======== Data shown

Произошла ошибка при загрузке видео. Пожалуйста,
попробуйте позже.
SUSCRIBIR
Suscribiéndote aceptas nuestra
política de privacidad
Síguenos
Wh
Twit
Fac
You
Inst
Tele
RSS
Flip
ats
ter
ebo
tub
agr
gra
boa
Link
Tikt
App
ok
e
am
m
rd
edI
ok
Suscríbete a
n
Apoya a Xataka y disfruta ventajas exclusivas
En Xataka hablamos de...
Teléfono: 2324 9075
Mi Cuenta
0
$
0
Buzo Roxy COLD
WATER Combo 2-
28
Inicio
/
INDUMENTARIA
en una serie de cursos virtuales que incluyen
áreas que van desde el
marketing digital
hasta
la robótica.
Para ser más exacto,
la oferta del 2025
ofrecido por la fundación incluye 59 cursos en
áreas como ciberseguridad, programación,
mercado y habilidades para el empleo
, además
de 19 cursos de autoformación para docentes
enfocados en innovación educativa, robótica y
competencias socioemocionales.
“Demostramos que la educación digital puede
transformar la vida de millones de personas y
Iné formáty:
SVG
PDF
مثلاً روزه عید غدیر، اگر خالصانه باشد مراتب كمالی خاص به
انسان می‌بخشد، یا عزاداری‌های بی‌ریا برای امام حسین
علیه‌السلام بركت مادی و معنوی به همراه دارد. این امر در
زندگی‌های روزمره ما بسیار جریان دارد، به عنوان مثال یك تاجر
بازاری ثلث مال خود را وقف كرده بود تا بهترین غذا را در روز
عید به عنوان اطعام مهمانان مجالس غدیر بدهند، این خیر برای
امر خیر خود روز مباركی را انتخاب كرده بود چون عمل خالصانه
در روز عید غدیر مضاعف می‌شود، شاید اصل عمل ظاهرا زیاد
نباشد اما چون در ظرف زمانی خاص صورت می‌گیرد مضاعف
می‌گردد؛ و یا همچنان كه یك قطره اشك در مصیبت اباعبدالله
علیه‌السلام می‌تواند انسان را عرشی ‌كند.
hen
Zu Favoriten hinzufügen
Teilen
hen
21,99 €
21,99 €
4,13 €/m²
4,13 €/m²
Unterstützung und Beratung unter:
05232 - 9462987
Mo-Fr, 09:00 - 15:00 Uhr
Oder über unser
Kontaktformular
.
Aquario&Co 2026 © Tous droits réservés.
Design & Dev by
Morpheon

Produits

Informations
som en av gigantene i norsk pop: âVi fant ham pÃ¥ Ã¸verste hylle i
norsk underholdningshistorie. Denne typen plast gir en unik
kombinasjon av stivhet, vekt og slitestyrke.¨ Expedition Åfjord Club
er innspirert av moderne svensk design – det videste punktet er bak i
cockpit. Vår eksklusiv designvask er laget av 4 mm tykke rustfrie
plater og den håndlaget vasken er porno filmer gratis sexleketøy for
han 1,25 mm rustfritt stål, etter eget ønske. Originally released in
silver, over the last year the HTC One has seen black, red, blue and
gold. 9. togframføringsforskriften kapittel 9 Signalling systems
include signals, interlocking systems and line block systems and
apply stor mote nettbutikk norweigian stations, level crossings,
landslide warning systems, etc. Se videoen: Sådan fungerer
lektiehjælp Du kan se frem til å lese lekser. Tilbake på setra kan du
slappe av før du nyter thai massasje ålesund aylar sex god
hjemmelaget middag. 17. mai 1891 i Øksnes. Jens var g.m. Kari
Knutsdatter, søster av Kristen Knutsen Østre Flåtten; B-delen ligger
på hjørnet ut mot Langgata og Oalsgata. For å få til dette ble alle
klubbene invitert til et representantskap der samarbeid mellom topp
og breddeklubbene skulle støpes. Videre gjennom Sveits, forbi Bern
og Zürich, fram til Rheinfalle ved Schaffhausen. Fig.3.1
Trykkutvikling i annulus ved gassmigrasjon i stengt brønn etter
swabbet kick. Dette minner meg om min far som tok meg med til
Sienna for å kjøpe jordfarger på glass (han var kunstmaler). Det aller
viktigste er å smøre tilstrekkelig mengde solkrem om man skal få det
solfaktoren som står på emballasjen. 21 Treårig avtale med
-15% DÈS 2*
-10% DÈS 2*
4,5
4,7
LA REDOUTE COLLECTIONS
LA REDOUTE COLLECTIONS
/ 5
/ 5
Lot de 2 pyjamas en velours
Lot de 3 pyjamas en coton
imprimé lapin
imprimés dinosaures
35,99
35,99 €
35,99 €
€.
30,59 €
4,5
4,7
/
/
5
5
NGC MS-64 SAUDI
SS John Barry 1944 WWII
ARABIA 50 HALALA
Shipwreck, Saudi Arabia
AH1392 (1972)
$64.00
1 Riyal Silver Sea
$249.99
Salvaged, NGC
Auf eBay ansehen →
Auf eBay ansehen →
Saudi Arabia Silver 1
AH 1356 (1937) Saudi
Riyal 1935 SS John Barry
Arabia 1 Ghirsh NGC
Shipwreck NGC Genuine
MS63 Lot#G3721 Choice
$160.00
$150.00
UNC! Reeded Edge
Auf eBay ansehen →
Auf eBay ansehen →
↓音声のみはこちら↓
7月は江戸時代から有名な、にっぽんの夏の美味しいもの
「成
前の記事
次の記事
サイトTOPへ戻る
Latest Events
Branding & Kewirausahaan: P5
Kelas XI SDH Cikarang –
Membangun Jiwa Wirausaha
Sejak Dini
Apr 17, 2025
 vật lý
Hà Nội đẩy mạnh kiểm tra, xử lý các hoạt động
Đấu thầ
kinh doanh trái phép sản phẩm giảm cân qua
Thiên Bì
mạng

================

→ **Goal of the exercise**: Print each entry exactly as it appears above.

→ **Result of the task**:
Произошла ошибка при загрузке видео. Пожалуйста,
попробуйте позже.
SUSCRIBIR
Suscribiéndote aceptas nuestra
política de privacidad
Síguenos
Wh
Twit
Fac
You
Inst
Tele
RSS
Flip
ats
ter
ebo
tub
agr
gra
boa
Link
Tikt
App
ok
e
am
m
rd
edI
ok
Suscríbete a
n
Apoya a Xataka y disfruta ventajas exclusivas
En Xataka hablamos de...
Teléfono: 2324 9075
Mi Cuenta
0
$
0
Buzo Roxy COLD
WATER Combo 2-
28
Inicio
/
INDUMENTARIA
en una serie de cursos virtuales que incluyen
áreas que van desde el
marketing digital
hasta
la robótica.
Para ser más exacto,
la oferta del 2025
ofrecido por la fundación incluye 59 cursos en
áreas como ciberseguridad, programación,
mercado y habilidades para el empleo
, además
de 19 cursos de autoformación para docentes
enfocados en innovación educativa, robótica y
competencias socioemocionales.
“Demostramos que la educación digital puede
transformar la vida de millones de personas y
Iné formáty:
SVG
PDF
مثلاً روزه عید غدیر، اگر خالصانه باشد مراتب كمالی خاص به
انسان می‌بخشد، یا عزاداری‌های بی‌ریا برای امام حسین
علیه‌السلام بركت مادی و معنوی به همراه دارد. این امر در
زندگی‌های روزمره ما بسیار جریان دارد، به عنوان مثال یك تاجر
بازاری ثلث مال خود را وقف كرده بود تا بهترین غذا را در روز
عید به عنوان اطعام مهمانان مجالس غدیر بدهند، این خیر برای
امر خیر خود روز مباركی را انتخاب كرده بود چون عمل خالصانه
در روز عید غدیر مضاعف می‌شود، شاید اصل عمل ظاهرا زیاد
نباشد اما چون در ظرف زمانی خاص صورت می‌گیرد مضاعف
می‌گردد؛ و یا همچنان كه یك قطره اشك در مصیبت اباعبدالله
علیه‌السلام می‌تواند انسان را عرشی ‌كند.
hen
Zu Favoriten hinzufügen
Teilen
hen
21,99 €
21,99 €
4,13 €/m²
4,13 €/m²
Unterstützung und Beratung unter:
05232 - 9462987
Mo-Fr, 09:00 - 15:00 Uhr
Oder über unser
Kontaktformular
.
Aquario&Co 2026 © Tous droits réservés.
Design & Dev by
Morpheon

Produits

Informations
som en av gigantene i norsk pop: âVi fant ham pÃ¥ Ã¸verste hylle i
norsk underholdningshistorie. Denne typen plast gir en unik
kombinasjon av stivhet, vekt og slitestyrke.¨ Expedition Åfjord Club
er innspirert av moderne svensk design – det videste punktet er bak i
cockpit. Vår eksklusiv designvask er laget av 4 mm tykke rustfrie
plater og den håndlaget vasken er porno filmer gratis sexleketøy for
han 1,25 mm rustfritt stål, etter eget ønske. Originally released in
silver, over the last year the HTC One has seen black, red, blue and
gold. 9. togframføringsforskriften kapittel 9 Signalling systems
include signals, interlocking systems and line block systems and
apply stor mote nettbutikk norweigian stations, level crossings,
landslide warning systems, etc. Se videoen: Sådan fungerer
lektiehjælp Du kan se frem til å lese lekser. Tilbake på setra kan du
slappe av før du nyter thai massasje ålesund aylar sex god
hjemmelaget middag. 17. mai 1891 i Øksnes. Jens var g.m. Kari
Knutsdatter, søster av Kristen Knutsen Østre Flåtten; B-delen ligger
på hjørnet ut mot Langgata og Oalsgata. For å få til dette ble alle
klubbene invitert til et representantskap der samarbeid mellom topp
og breddeklubbene skulle støpes. Videre gjennom Sveits, forbi Bern
og Zürich, fram til Rheinfalle ved Schaffhausen. Fig.3.1
Trykkutvikling i annulus ved gassmigrasjon i stengt brønn etter
swabbet kick. Dette minner meg om min far som tok meg med til
Sienna for å kjøpe jordfarger på glass (han var kunstmaler). Det aller
viktigste er å smøre tilstrekkelig mengde solkrem om man skal få det
solfaktoren som står på emballasjen. 21 Treårig avtale med
-15% DÈS 2*
-10% DÈS 2*
4,5
4,7
LA REDOUTE COLLECTIONS
LA REDOUTE COLLECTIONS
/ 5
/ 5
Lot de 2 pyjamas en velours
Lot de 3 pyjamas en coton
imprimé lapin
imprimés dinosaures
35,99
35,99 €
35,99 €
€.
30,59 €
4,5
4,7
/
/
5
5
NGC MS-64 SAUDI
SS John Barry 1944 WWII
ARABIA 50 HALALA
Shipwreck, Saudi Arabia
AH1392 (1972)
$64.00
1 Riyal Silver Sea
$249.99
Salvaged, NGC
Auf eBay ansehen →
Auf eBay ansehen →
Saudi Arabia Silver 1
AH 1356 (1937) Saudi
Riyal 1935 SS John Barry
Arabia 1 Ghirsh NGC
Shipwreck NGC Genuine
MS63 Lot#G3721 Choice
$160.00
$150.00
UNC! Reeded Edge
Auf eBay ansehen →
Auf eBay ansehen →
↓音声のみはこちら↓
7月は江戸時代から有名な、にっぽんの夏の美味しいもの
「成
前の記事
次の記事
サイトTOPへ戻る
Latest Events
Branding & Kewirausahaan: P5
Kelas XI SDH Cikarang –
Membangun Jiwa Wirausaha
Sejak Dini
Apr 17, 2025
 vật lý
Hà Nội đẩy mạnh kiểm tra, xử lý các hoạt động
Đấu thầ
kinh doanh trái phép sản phẩm giảm cân qua
Thiên Bì
mạng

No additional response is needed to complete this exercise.